## Given entries:
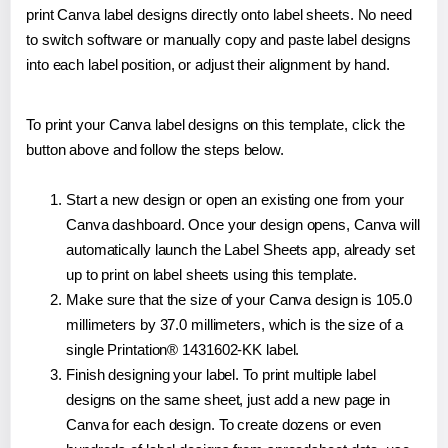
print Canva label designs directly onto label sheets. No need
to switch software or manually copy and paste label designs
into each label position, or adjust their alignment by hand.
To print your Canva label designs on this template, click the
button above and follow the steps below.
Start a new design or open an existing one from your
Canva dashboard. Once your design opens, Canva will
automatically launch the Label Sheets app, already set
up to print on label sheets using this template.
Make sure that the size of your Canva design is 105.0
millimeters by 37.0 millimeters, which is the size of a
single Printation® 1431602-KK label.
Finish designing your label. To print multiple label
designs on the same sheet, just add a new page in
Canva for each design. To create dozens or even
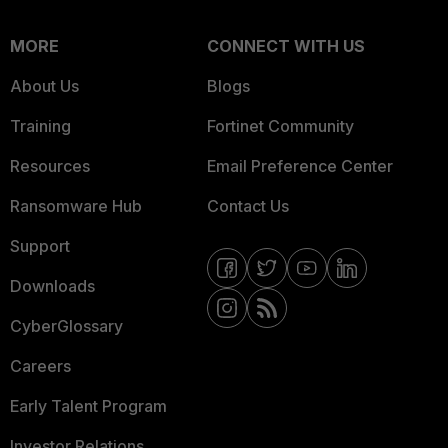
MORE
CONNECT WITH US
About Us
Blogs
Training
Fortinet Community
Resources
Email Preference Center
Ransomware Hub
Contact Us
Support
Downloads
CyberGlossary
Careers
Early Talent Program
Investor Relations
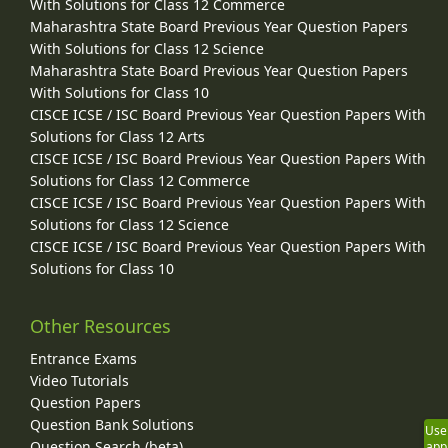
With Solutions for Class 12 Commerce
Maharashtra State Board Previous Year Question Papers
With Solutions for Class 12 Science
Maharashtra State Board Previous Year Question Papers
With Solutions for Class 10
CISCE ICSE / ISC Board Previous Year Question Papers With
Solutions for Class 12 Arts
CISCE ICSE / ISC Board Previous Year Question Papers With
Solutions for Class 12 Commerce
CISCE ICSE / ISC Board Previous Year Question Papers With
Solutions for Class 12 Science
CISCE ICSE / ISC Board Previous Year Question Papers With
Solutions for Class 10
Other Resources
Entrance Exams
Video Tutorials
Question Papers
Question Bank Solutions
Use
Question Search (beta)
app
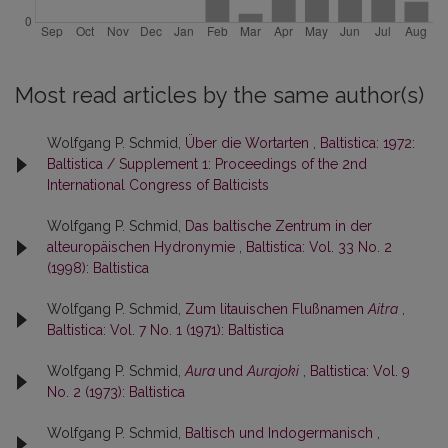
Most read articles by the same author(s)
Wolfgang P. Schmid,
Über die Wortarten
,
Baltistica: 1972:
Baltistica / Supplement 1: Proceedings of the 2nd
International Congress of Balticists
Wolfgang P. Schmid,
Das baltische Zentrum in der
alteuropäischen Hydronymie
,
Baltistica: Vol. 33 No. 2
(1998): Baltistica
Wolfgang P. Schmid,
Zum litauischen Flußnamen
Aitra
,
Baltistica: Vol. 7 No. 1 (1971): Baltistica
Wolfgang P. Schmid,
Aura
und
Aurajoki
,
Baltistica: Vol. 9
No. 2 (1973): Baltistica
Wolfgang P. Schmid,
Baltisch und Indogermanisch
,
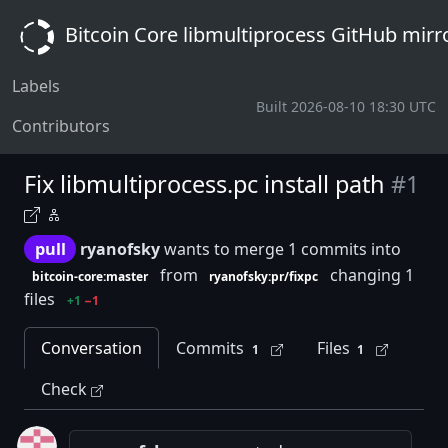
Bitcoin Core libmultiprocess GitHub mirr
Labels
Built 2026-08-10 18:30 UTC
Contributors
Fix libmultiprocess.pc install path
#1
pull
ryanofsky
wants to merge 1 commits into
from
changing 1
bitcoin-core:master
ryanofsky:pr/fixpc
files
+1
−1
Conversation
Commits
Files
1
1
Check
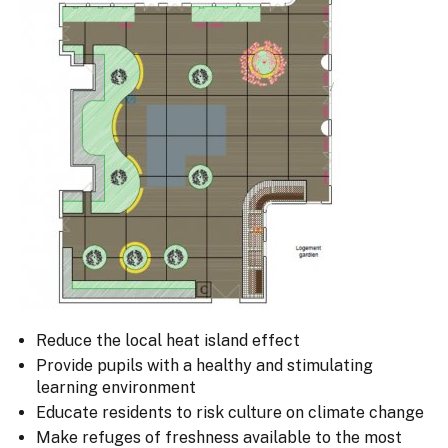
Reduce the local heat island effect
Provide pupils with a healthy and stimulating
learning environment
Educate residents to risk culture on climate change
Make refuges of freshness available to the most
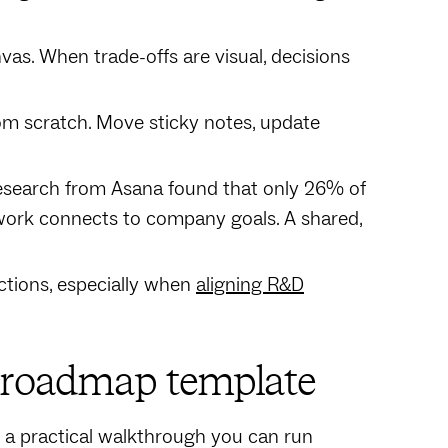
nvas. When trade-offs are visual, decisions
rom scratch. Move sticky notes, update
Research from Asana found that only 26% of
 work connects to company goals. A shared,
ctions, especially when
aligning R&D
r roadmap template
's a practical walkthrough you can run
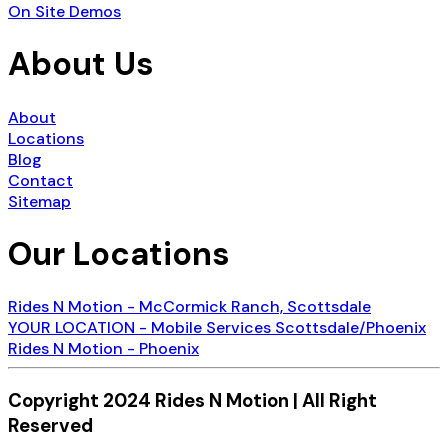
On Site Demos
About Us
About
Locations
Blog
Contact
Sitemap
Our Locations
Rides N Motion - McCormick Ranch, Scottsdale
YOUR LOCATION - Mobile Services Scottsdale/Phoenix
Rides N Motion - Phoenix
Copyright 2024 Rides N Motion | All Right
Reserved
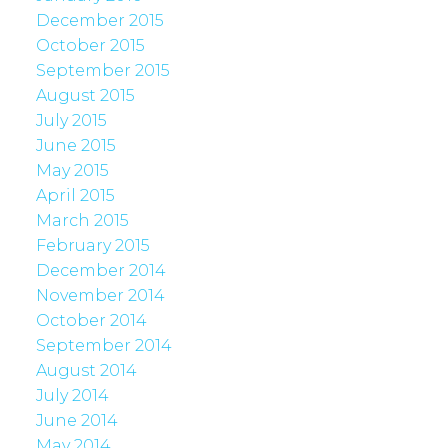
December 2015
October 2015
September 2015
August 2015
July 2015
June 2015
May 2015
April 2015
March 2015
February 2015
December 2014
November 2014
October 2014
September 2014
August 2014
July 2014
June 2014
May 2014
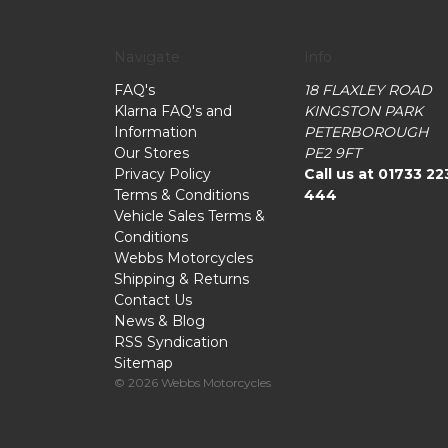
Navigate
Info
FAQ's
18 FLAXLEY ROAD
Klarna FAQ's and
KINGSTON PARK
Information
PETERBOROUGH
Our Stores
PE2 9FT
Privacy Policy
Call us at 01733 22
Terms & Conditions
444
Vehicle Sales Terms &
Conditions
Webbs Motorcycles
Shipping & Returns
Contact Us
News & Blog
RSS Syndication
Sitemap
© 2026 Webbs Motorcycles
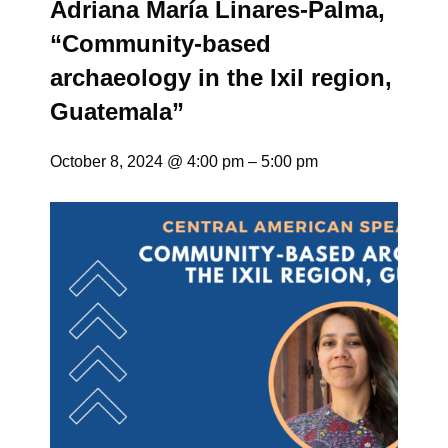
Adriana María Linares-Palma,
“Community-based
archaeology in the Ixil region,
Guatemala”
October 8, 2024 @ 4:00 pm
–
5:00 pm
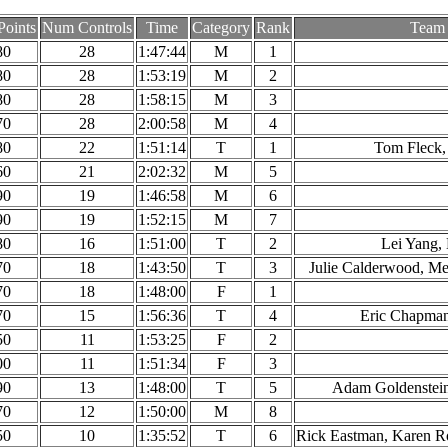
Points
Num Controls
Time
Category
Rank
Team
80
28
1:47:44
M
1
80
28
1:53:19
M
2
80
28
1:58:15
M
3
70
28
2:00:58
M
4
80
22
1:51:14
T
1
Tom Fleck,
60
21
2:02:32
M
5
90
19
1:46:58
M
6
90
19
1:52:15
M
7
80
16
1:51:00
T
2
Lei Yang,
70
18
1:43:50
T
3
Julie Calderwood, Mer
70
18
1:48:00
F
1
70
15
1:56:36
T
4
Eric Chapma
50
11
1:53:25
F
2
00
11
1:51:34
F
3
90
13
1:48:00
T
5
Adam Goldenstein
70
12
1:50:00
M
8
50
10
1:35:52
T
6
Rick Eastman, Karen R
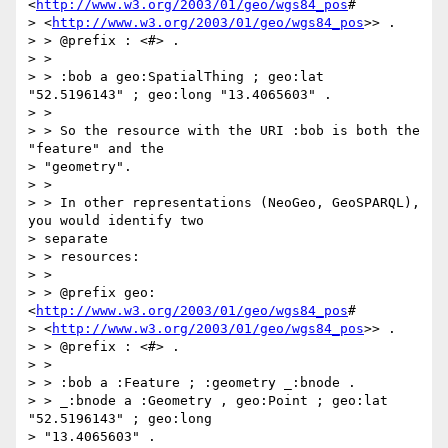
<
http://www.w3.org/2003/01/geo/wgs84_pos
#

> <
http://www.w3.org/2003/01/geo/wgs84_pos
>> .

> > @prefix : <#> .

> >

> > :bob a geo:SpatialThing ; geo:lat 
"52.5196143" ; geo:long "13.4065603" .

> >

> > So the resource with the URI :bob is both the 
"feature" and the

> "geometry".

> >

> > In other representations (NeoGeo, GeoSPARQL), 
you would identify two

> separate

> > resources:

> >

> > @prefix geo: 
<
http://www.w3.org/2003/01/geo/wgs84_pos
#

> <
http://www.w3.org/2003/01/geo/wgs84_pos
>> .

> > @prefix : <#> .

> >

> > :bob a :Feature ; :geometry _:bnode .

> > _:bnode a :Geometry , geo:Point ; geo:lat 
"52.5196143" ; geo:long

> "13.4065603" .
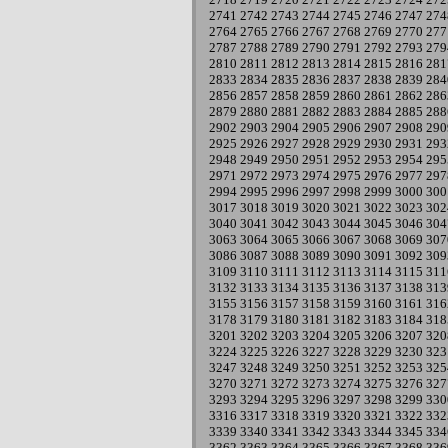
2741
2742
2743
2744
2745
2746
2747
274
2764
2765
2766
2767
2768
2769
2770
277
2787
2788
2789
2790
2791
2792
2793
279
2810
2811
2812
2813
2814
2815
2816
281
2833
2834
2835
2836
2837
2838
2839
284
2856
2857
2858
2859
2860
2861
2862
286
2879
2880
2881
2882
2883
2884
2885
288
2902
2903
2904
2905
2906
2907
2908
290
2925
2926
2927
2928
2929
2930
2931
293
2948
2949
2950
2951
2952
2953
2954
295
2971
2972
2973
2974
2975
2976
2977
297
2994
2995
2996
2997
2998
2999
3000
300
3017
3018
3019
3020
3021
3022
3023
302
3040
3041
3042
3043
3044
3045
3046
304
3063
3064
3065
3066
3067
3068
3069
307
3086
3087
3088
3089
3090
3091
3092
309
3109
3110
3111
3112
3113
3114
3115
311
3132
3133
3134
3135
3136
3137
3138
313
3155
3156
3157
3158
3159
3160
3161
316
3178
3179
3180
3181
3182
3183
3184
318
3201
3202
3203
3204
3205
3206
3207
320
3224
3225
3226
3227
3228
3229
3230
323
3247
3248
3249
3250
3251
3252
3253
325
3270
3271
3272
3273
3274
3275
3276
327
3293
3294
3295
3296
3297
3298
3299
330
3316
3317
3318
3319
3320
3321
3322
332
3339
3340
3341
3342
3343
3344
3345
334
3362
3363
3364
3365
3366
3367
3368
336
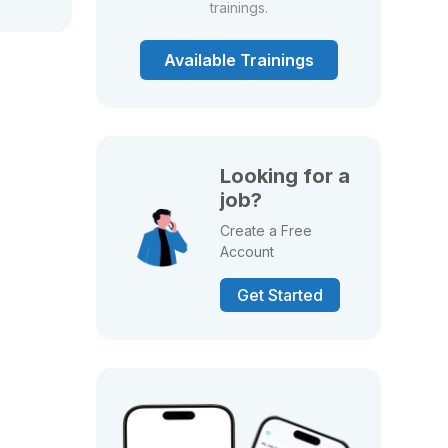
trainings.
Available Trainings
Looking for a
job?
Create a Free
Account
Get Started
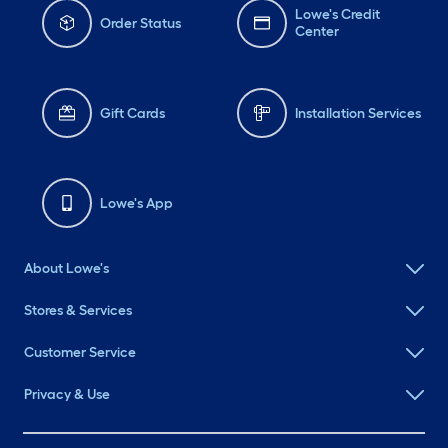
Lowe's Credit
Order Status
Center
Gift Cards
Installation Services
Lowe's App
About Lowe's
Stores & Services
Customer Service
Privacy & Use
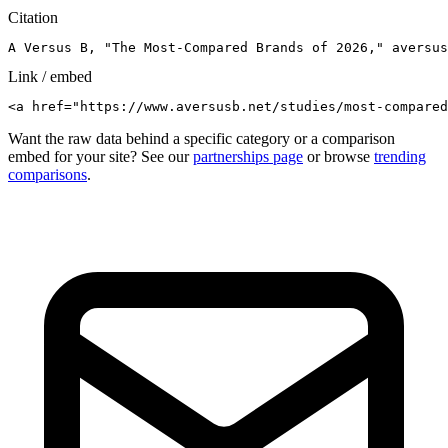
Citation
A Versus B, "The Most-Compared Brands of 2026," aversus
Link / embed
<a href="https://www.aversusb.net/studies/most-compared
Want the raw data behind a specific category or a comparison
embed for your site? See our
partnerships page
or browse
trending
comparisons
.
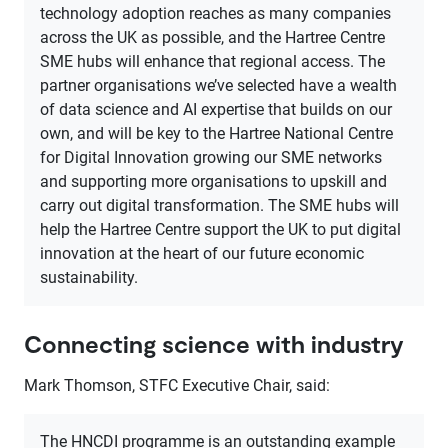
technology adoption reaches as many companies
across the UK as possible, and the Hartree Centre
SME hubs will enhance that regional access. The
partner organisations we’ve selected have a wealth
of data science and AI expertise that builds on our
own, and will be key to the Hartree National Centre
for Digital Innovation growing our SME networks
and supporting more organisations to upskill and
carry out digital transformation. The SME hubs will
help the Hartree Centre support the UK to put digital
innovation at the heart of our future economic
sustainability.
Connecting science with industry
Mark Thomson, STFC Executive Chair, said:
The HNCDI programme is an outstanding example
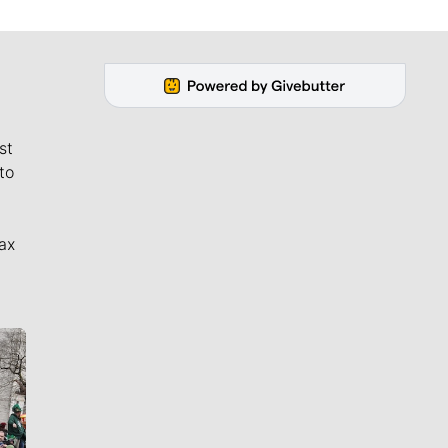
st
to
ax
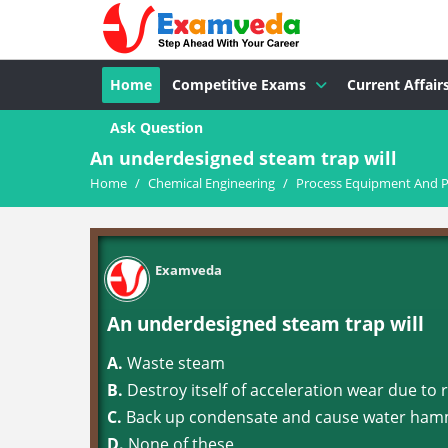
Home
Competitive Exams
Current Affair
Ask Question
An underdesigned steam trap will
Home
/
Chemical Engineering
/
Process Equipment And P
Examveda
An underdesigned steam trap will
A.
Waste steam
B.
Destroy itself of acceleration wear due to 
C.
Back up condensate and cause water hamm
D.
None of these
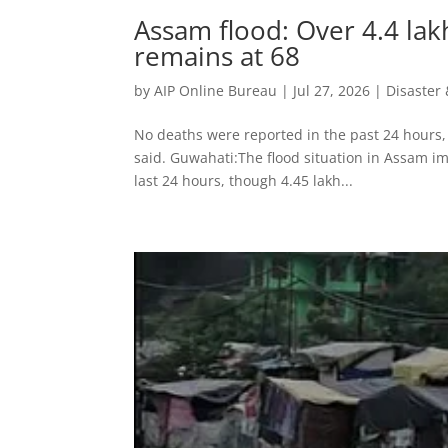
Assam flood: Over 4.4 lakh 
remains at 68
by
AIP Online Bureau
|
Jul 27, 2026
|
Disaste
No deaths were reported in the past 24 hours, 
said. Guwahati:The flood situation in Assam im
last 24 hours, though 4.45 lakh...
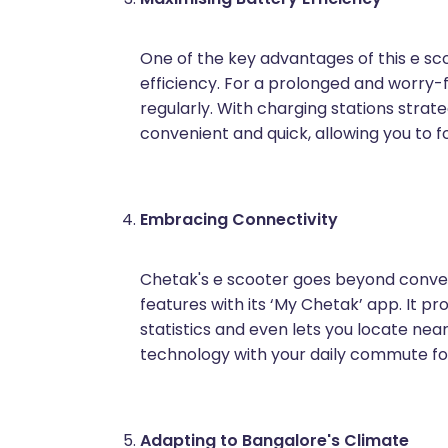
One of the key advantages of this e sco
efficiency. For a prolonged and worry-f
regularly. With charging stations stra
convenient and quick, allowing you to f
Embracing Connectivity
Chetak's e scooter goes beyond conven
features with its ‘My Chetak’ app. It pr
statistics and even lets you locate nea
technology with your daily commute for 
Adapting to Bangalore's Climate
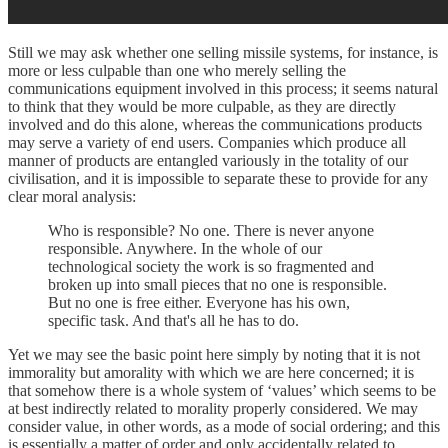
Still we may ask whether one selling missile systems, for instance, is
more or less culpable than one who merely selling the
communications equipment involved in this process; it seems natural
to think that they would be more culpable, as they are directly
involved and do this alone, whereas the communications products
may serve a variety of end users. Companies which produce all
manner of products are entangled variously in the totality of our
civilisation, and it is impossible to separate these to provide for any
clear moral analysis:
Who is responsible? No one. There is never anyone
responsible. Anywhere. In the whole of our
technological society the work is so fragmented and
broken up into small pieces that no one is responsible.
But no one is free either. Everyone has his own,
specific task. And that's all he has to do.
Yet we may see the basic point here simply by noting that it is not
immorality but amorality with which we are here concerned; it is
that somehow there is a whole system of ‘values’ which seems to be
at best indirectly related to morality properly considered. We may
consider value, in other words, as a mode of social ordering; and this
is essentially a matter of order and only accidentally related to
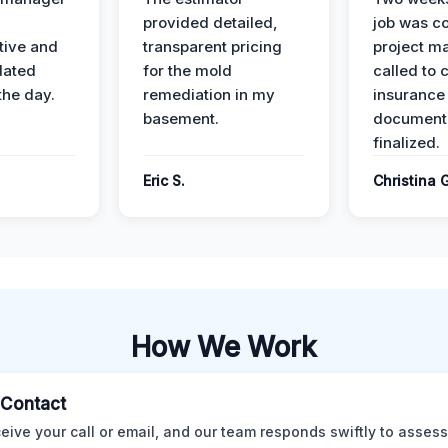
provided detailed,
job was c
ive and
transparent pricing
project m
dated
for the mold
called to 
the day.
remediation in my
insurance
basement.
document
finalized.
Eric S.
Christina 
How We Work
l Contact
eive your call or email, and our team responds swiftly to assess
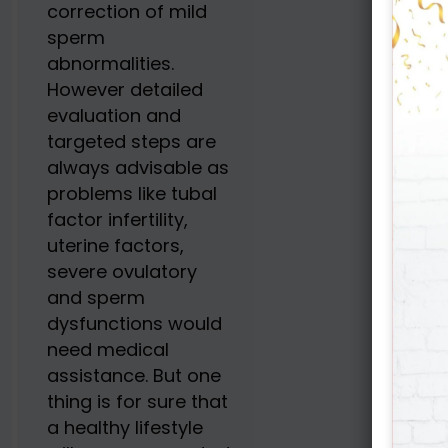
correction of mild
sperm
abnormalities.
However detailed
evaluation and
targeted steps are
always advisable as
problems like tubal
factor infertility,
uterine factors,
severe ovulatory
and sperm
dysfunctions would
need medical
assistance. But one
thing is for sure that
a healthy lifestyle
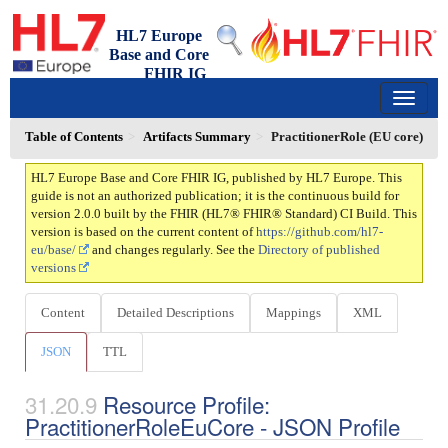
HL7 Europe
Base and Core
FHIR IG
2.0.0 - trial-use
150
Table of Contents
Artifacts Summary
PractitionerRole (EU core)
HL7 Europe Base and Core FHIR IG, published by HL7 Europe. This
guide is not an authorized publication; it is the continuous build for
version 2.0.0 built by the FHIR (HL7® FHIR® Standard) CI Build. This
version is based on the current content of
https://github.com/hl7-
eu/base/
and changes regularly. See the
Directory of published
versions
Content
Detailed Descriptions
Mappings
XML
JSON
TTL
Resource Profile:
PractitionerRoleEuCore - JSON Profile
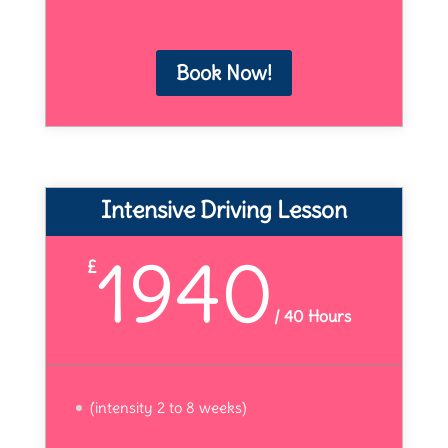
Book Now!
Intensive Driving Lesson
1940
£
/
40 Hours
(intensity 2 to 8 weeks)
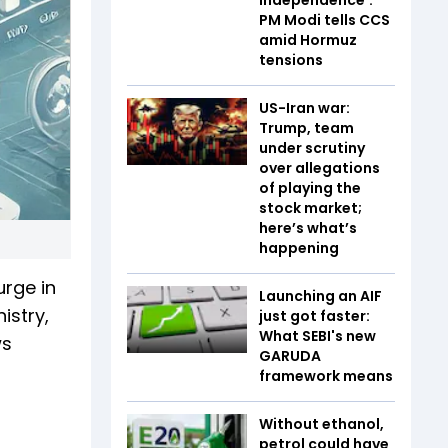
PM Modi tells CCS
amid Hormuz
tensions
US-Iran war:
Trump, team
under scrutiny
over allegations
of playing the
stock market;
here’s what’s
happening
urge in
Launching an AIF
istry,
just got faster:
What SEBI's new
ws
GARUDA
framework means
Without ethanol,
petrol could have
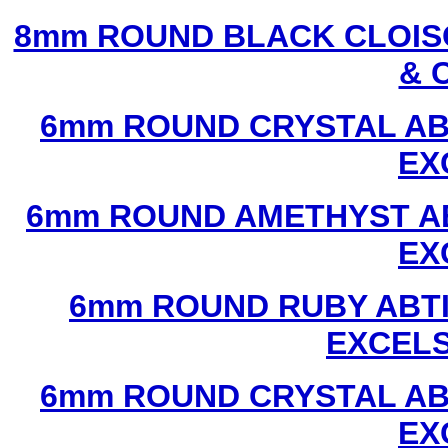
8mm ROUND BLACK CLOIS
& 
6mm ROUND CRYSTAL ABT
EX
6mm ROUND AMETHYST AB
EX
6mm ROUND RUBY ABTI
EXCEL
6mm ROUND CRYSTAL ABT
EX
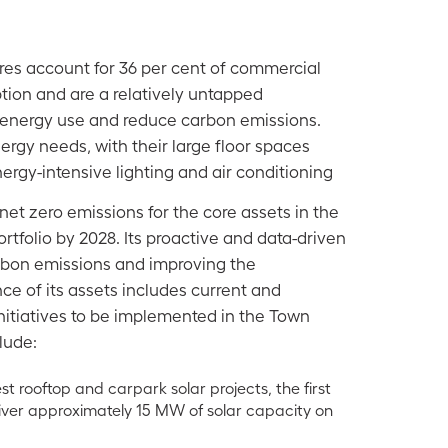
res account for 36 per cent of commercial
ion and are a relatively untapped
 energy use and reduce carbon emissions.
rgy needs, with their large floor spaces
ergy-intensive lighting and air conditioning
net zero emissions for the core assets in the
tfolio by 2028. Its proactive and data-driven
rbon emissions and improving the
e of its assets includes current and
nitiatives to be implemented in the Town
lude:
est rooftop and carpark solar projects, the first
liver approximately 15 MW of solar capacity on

## Brief:
For every line of the material that holds the word "Solutions", make a copy.

## Exercise answer:
With Solutions for Class 12 Commerce
With Solutions for Class 12 Science
With Solutions for Class 10
Solutions for Class 12 Arts
Solutions for Class 12 Commerce
Solutions for Class 12 Science
Solutions for Class 10
Question Bank Solutions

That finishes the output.